Exercise requirements: Please transcribe the entries that follow exactly as they stand, skipping each picture.
----
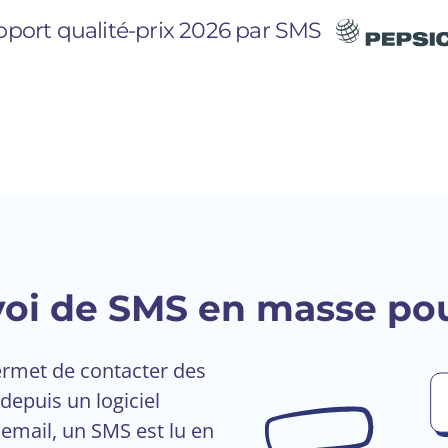
pport qualité-prix 2026 par SMS
voi de SMS en masse pou
ermet de contacter des
depuis un logiciel
email, un SMS est lu en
----
Result for this exercise:
pport qualité-prix 2026 par SMS
voi de SMS en masse pou
ermet de contacter des
depuis un logiciel
email, un SMS est lu en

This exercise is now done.